Benim de Salim Taşçı( Salim Abi) ile ilk tanışmam gazeteciliğe başladığım ve uzun yıllar çalıştığım TASVİR Gazetesinde oldu.
O yıllar içinde dostluğumuz (Abi-Kardeş) ilişkilerimiz bugüne kadar sürdü.
Taa ki dün o acı haberi alana kadar.
Ölüm doğum gibi haktır.
Herkes doğduktan sonra öleceğini mutlaka bilir ,ama nasıl ve ne zaman olacağını bilemez
Bilse zaten hayatın ve yaşamanın manası kalmaz.
İşte bu yüzden vedalaşmalar hüzünlü ve de çok anlamlıdır, çünkü bir daha görüşüp görüşemeyeceğimizin garantisi yoktur.
”HAYAT BİR GÜNDÜR O DA BUGÜNDÜR” sözünü bu yüzden çok severim.

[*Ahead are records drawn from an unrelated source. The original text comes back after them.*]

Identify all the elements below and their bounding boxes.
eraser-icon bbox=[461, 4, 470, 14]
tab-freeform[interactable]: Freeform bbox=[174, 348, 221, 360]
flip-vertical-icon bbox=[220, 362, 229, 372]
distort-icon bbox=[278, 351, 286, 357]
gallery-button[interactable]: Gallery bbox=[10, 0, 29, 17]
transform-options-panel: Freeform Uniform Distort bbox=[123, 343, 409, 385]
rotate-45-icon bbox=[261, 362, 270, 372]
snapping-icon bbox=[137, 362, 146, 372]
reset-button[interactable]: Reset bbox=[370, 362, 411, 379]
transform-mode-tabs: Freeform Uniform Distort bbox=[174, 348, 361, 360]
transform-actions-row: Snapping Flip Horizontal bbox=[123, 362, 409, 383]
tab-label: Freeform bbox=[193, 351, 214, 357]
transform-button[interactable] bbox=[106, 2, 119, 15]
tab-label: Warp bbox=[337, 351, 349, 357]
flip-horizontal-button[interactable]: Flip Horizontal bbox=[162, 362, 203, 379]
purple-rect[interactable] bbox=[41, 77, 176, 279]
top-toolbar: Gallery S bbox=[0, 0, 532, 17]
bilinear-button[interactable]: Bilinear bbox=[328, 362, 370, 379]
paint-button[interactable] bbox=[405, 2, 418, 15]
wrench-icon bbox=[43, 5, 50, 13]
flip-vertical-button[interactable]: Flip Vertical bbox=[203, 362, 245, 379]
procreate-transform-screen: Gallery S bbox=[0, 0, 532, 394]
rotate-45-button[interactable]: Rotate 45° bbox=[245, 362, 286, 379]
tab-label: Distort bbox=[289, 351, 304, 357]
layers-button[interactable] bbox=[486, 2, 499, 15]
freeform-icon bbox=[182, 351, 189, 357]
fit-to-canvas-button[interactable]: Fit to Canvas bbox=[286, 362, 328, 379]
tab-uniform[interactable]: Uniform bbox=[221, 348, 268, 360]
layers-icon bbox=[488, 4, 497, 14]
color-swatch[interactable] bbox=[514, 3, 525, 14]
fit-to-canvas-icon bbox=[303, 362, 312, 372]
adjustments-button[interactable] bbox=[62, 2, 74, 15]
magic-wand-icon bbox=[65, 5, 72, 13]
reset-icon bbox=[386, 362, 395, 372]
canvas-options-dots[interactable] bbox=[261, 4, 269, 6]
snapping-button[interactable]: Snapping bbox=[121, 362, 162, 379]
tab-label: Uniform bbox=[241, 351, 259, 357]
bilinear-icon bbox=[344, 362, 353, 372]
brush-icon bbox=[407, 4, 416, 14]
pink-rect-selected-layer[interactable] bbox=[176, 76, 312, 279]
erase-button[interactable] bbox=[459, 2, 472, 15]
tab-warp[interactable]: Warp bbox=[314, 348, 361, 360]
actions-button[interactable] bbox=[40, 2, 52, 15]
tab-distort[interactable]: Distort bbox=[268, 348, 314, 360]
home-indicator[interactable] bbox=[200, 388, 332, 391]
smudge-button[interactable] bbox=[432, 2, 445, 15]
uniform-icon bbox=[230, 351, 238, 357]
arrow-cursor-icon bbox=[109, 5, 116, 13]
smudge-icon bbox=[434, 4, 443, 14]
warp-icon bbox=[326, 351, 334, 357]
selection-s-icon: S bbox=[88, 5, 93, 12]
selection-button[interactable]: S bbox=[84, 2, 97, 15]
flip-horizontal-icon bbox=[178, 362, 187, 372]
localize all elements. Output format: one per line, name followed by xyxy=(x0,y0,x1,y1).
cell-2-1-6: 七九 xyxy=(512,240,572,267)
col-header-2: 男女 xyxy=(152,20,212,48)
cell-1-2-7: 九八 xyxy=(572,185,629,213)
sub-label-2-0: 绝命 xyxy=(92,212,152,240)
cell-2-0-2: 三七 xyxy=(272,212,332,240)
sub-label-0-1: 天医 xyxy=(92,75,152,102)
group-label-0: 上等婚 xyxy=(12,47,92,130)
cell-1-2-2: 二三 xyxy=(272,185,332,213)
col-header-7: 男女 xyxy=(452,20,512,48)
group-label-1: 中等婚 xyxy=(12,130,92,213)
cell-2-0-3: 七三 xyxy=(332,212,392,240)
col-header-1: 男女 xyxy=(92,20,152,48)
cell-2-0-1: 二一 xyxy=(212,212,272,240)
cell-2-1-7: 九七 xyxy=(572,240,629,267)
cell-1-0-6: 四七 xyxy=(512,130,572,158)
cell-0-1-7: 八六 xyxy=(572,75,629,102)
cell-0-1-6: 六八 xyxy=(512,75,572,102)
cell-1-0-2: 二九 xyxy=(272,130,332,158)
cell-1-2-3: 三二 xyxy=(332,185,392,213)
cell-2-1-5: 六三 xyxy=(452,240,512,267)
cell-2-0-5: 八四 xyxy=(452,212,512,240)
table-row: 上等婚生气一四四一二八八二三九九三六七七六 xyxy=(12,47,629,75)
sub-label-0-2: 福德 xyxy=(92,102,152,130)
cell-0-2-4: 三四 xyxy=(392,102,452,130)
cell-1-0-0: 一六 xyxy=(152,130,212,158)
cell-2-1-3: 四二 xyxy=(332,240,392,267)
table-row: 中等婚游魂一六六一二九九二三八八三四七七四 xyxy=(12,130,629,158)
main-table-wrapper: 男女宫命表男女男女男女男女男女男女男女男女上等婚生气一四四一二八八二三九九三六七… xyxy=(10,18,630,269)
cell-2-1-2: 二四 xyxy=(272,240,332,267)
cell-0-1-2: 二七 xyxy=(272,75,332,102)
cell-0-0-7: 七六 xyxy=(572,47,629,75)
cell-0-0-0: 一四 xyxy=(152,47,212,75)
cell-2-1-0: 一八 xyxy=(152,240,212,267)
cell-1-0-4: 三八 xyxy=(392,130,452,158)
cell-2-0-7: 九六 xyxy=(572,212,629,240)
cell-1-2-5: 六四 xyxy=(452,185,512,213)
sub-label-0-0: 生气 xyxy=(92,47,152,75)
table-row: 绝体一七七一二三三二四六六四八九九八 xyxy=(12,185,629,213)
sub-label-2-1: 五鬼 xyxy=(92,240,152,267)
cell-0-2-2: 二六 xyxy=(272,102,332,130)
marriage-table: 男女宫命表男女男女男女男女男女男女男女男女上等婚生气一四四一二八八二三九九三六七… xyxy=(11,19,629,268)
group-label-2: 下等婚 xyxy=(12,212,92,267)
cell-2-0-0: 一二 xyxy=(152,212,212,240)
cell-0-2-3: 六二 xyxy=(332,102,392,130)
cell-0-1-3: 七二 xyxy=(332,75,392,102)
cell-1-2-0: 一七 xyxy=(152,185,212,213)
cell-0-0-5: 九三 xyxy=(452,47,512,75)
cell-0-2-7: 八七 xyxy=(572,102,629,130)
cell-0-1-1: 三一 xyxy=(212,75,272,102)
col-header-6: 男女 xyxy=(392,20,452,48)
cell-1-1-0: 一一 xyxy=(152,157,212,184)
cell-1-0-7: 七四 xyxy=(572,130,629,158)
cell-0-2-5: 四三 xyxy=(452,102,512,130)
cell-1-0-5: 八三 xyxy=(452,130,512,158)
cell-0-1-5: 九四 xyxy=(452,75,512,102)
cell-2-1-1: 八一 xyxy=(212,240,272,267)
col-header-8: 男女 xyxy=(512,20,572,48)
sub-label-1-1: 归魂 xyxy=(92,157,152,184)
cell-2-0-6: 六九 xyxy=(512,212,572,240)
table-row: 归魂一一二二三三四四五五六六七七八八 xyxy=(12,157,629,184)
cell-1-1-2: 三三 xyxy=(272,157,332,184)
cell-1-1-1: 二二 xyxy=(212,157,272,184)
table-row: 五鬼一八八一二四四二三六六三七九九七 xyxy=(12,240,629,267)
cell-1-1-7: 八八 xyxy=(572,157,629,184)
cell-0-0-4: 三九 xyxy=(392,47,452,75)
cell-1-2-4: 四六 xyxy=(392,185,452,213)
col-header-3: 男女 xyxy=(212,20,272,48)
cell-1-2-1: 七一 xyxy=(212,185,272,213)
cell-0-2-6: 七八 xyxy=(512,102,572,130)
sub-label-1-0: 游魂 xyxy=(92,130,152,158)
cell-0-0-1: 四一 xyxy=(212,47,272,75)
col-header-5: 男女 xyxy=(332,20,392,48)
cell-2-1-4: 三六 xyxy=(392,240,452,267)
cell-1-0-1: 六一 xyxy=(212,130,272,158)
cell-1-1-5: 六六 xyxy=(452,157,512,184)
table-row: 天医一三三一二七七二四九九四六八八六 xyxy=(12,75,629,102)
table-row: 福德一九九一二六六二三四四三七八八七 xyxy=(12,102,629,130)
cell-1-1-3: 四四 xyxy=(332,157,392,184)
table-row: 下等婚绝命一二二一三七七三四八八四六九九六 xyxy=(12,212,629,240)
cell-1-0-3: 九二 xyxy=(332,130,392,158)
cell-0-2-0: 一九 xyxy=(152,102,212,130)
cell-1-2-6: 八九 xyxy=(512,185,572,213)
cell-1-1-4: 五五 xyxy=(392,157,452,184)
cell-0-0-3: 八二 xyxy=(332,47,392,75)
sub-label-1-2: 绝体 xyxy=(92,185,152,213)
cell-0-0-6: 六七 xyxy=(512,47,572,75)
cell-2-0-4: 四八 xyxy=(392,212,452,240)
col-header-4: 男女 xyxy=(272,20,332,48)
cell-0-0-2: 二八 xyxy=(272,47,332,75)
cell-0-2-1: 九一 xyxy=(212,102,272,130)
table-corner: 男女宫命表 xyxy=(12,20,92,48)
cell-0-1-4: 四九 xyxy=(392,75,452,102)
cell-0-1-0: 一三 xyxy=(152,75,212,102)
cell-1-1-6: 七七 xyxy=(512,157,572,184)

Bugün varız ama yarın meçhuldür. O nedenle dostluklara çok önem vermemiz ve dostlarımızın da kıymetini bilmemiz gerekir.
Salim Taşçı bu konuda bütün dostlarına çok güzel örnek olmuş bir dosttu.
Herkesi sever ,herkes tarafından sevilirdi. Hayır sever, yardım sever ve iyilikseverdi.
Hoşgörülü ve mütevaziliği Onu hep büyütür herkesin Salim Abisi olurdu.
Birlikte olduğumuz Kemalist Atılım Birliği ve çıkardığımız SANCAK Gazetesi, Onun müthiş bir Atatürk hayranı olduğunun da simgesiydi.
Vefat haberini aldıktan sonra birlikte yaşadığımız anılar bir film şeridi gibi aktı geçti.
Son görüşmemizde çok sayıda yazdığı kitaplar arasından adıma imzaladığı KÜS TOPRAKLAR adlı eseri hala masamın üzerinde duruyor.
”KIYMETLİ CAN DOSTUM ENDER YOLDAR’ A ÖMÜR BOYU GÜLMESİ DİLEĞİMLE” demişti.
Salim Abinin ardından böyle bir yazı yazacağım hiç aklıma gelmezdi.
Ben de, Onun benim için kullandığı o sözlerle veda ediyorum Salim Abi ye ;GÜLE GÜLE CAN DOSTUM.